Carl Viel, président-directeur général de Québec International, souligne que 26 projets d’implantation ou d’expansion ont été réalisés en 2018.

Québec International: des investissements étrangers de 267 M$

Le travail de Québec International pour attirer des travailleurs et des investisseurs étrangers dans la région de la Capitale-Nationale a porté fruit. Les défis seront toutefois encore nombreux en 2019 pour contrer la pénurie de main-d’œuvre et réussir le virage numérique.

Les initiatives de Québec International ont généré des retombées économiques de 435 millions $. À eux seuls, les investissements étrangers et le support aux entrepreneurs internationaux ont totalisé plus de la moitié des retombées avec 267,3 millions $. Un bon de 73 % par rapport à 2017.
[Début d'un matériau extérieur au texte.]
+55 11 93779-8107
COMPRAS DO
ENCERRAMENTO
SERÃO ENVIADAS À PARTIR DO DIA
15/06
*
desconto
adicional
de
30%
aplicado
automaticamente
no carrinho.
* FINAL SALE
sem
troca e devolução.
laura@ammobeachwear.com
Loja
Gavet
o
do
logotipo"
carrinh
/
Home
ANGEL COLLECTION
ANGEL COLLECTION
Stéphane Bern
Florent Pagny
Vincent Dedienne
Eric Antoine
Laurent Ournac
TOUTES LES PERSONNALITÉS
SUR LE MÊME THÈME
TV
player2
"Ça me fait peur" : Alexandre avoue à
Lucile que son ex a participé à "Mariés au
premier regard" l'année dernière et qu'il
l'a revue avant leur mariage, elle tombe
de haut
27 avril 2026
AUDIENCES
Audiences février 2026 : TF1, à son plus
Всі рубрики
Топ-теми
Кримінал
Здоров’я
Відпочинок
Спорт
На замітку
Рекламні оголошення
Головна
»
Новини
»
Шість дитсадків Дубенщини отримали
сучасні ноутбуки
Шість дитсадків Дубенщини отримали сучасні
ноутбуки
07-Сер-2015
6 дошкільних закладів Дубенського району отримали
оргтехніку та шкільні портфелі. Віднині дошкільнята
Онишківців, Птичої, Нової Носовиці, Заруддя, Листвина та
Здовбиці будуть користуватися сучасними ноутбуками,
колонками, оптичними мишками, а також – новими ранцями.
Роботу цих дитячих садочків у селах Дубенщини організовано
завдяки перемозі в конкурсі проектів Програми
«Vingt-six projets d’implantation et d’expansion ont été réalisés ou annoncés au cours de la dernière année. Ces investissements ont permis de créer et de maintenir 489 emplois dans la région», souligne, le président-directeur général de Québec International, Carl Viel.

L’agence de développement économique a participé à 12 missions internationales qui lui ont permis de rencontrer 537 entreprises et investisseurs. Dans le rapport, on peut aussi voir qu’il y a 102 dossiers actifs offrant un «potentiel d’investissement à moyen ou long terme».
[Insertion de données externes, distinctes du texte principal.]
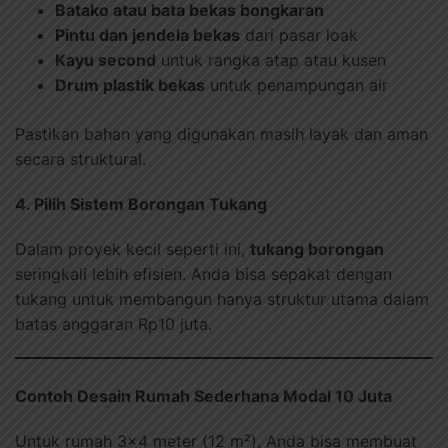
Batako atau bata bekas bongkaran
Pintu dan jendela bekas
dari pasar loak
Kayu second
untuk rangka atap atau kusen
Drum plastik bekas
untuk penampungan air
Pastikan bahan yang digunakan masih layak dan aman
secara struktural.
4. Pilih Sistem Borongan Tukang
Dalam proyek kecil seperti ini,
tukang borongan
seringkali lebih efisien. Anda bisa sepakat dengan
tukang untuk membangun hanya struktur utama dalam
batas anggaran Rp10 juta.
Contoh Desain Rumah Sederhana Modal 10 Juta
Untuk rumah 3×4 meter (12 m²), Anda bisa membuat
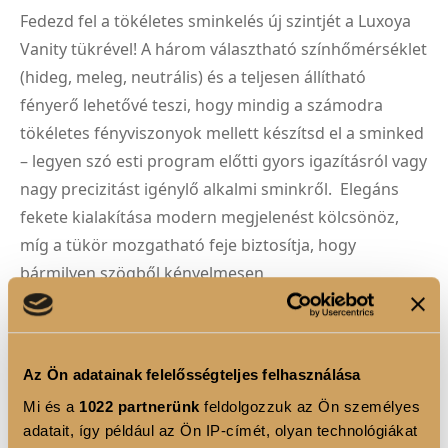
Fedezd fel a tökéletes sminkelés új szintjét a Luxoya
Vanity tükrével! A három választható színhőmérséklet
(hideg, meleg, neutrális) és a teljesen állítható
fényerő lehetővé teszi, hogy mindig a számodra
tökéletes fényviszonyok mellett készítsd el a sminked
– legyen szó esti program előtti gyors igazításról vagy
nagy precizitást igénylő alkalmi sminkről. Elegáns
fekete kialakítása modern megjelenést kölcsönöz,
míg a tükör mozgatható feje biztosítja, hogy
bármilyen szögből kényelmesen
dolgozhass. A talpában található praktikus mini
tároló tökéletes helyet biztosít az apró
sminkkiegészítőknek, így minden, amire szükséged
Az Ön adatainak felelősségteljes felhasználása
van, kéznél marad. Kompakt, funkcionális, és stílusos
Mi és a
1022 partnerünk
feldolgozzuk az Ön személyes
kiegészítő minden szépség- és sminkrajongó
adatait, így például az Ön IP-címét, olyan technológiákat
számára!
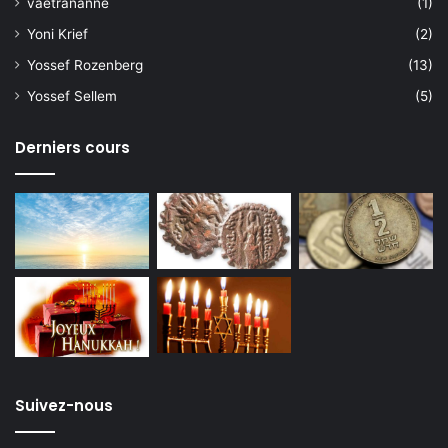
vaétrananne
(1)
Yoni Krief
(2)
Yossef Rozenberg
(13)
Yossef Sellem
(5)
Derniers cours
Suivez-nous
À cela s’ajoutent 87,6 millions $ pour l’attraction et la rétention des talents internationaux, 38,9 millions $ pour le développement des pôles d’excellence, 31,5 millions $ pour l’entrepreneuriat technologique et 9,7 millions $ pour l’innovation, la commercialisation et l’exportation, comme le révèle le rapport annuel de Québec International rendu public mercredi.
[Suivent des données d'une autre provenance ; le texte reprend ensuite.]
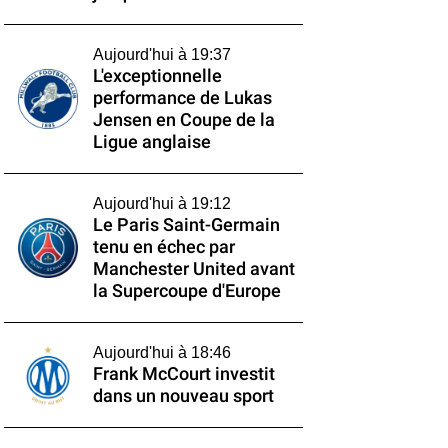
Aujourd'hui à 19:37
L'exceptionnelle
performance de Lukas
Jensen en Coupe de la
Ligue anglaise
Aujourd'hui à 19:12
Le Paris Saint-Germain
tenu en échec par
Manchester United avant
la Supercoupe d'Europe
Aujourd'hui à 18:46
Frank McCourt investit
dans un nouveau sport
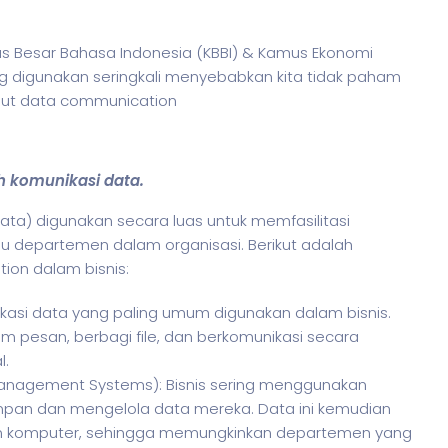
us Besar Bahasa Indonesia (KBBI) & Kamus Ekonomi
g digunakan seringkali menyebabkan kita tidak paham
ebut data communication
h komunikasi data.
ata) digunakan secara luas untuk memfasilitasi
au departemen dalam organisasi. Berikut adalah
tion dalam
bisnis
:
ikasi data yang paling umum digunakan dalam bisnis.
 pesan, berbagi file, dan berkomunikasi secara
l.
anagement Systems): Bisnis sering menggunakan
pan dan mengelola data mereka. Data ini kemudian
gan komputer, sehingga memungkinkan departemen yang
Attirer et retenir des travailleurs étrangers

Grâce à de nombreuses missions en Europe, mais aussi en Amérique latine et au Maghreb, et une qui s’est tenue virtuellement, Québec International a aidé, en 2018, 165 entreprises de la région à recruter 1107 travailleurs (500 en 2017). Ces travailleurs sont arrivés au Québec avec enfants et conjoints, ce qui représente un total de 2700 nouveaux arrivants. 

Le travail de Québec International ne consiste d’ailleurs pas à recruter seulement les travailleurs. L’organisme aide également les conjoints à trouver du travail. Une condition obligatoire pour retenir les travailleurs dans la région. 

«On a maintenant des employés qui sont dédiés à temps plein à aider la conjointe ou le conjoint à trouver un emploi. Généralement, les deux personnes du couple mènent une carrière. Et si on n’aide pas la seconde personne à retravailler son CV ou à apprendre le français, les gens vont quitter à long terme la région», insiste-t-il.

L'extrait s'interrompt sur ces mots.